A digital legacy plan is essentially a digital 'will' or a set of instructions that detail what should happen to your digital assets and digital presence if you pass away. This can include an inventory of your online accounts as well as your wishes for those accounts. For example, you might want your Facebook account memorialized, or you may want it closed.

Digital Assets vs. Digital Presence

When creating your digital legacy plan, you must think about both your digital assets and your digital presence. So, what's the difference between the two?

Digital assets are digital items you have purchased or consumed during your time online, including movies, music, podcasts, games, and books. It can also include things like websites, blogs, domain names, and access credentials to platforms like PayPal and Amazon or financial and utilities accounts.
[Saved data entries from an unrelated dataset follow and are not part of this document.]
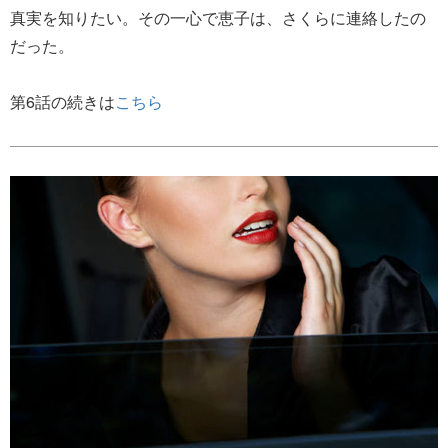
真実を知りたい。その一心で恵子は、さくらに連絡したの
だった。
第6話の続きは
こちら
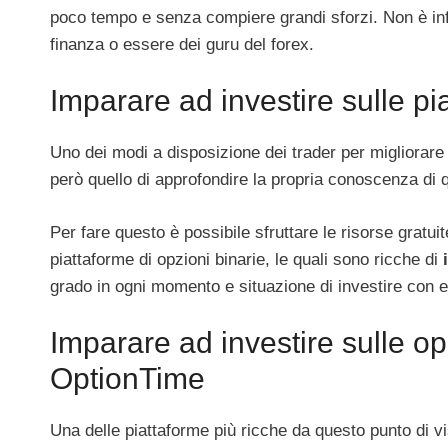
poco tempo e senza compiere grandi sforzi. Non è inf
finanza o essere dei guru del forex.
Imparare ad investire sulle pi
Uno dei modi a disposizione dei trader per migliorare 
però quello di approfondire la propria conoscenza di qu
Per fare questo è possibile sfruttare le risorse gratui
piattaforme di opzioni binarie, le quali sono ricche di
grado in ogni momento e situazione di investire con 
Imparare ad investire sulle op
OptionTime
Una delle piattaforme più ricche da questo punto di vi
Companies have varying rules about ownership and how ownership can be passed on, so you must familiarize yourself with these rights when you detail what should be done with your assets.
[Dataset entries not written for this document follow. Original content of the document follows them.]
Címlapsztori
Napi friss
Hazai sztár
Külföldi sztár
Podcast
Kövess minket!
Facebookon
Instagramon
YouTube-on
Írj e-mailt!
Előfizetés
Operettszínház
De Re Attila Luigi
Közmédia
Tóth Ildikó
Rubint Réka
By contrast, your digital presence is your online identity. It's all the social media activity, messages, photos, videos, and emails that make you, you. Unlike digital assets, digital presence can be deeply personal and often carry a lot of sentimental value to your loved ones. Therefore, you may want to ensure that your friends and family members can access elements of your online presence so that precious memories aren't lost.

Creating a Digital Legacy Plan

Many websites today have processes to help manage your digital legacy. For example, some social media platforms allow loved ones to memorialize an account or shut it down. When a Facebook account is memorialized, it looks much the same as other pages but has the word "Remembering" in front of the person's name. You can start this process by nominating a legacy contact in your settings. Some people will also be relieved to learn that this feature keeps your messages private but allows other aspects of your account to be open.

Other social media platforms have different rules. For example, Twitter doesn't allow you to control another person's account after their death but will allow you to close it down.

Critically, if you want your loved ones to be able to access your social accounts, they will need to provide certain information like your name, proof of death, and evidence of their relationship to you. So, you should make sure your nominated contact knows this in advance.

In 2021, Apple also released a 'Digital Legacy" feature that allows you to nominate a person who can access your accounts and data after you pass.

For your digital assets, it's a good idea to create a list of as many as you can think of. And you'll also want to create a list of any access codes, usernames, and passwords your family members will need to access those assets.

Lastly, you should review your digital legacy plan periodically. For example, you might find that some digital assets become obsolete over time or that your trusted legacy contacts change as your relationships evolve.

Why It's Important To Have a Digital Legacy Plan

Digital legacy plans are really about streamlining your online estate, so your loved ones experience minimal friction after you pass. Being faced with roadblocks at a time of emotional turmoil adds unnecessary stress, and digital legacy plans help alleviate this.

This friction can take many forms. For example, your family might share a Microsoft, Google, Apple, or Amazon account for some things. You might have many mobile devices on a family plan. The utility accounts for your house might be in your name. These are all things your family will need access to and, in many cases, immediately. And, of course, they might want to access precious photos and videos so they can be stored somewhere safe for the future.

Final Thoughts

While planning for your passing might seem morbid, it's something humans have been doing for millennia. Most people ensure their loved ones know how to handle houses, cars, finances, and other important possessions via a will. A digital legacy plan is simply an extension of this. It's a way of recognizing that much of our identity and assets have shifted into the cloud. And in an increasingly online world, our loved ones need a little extra help navigating our wishes.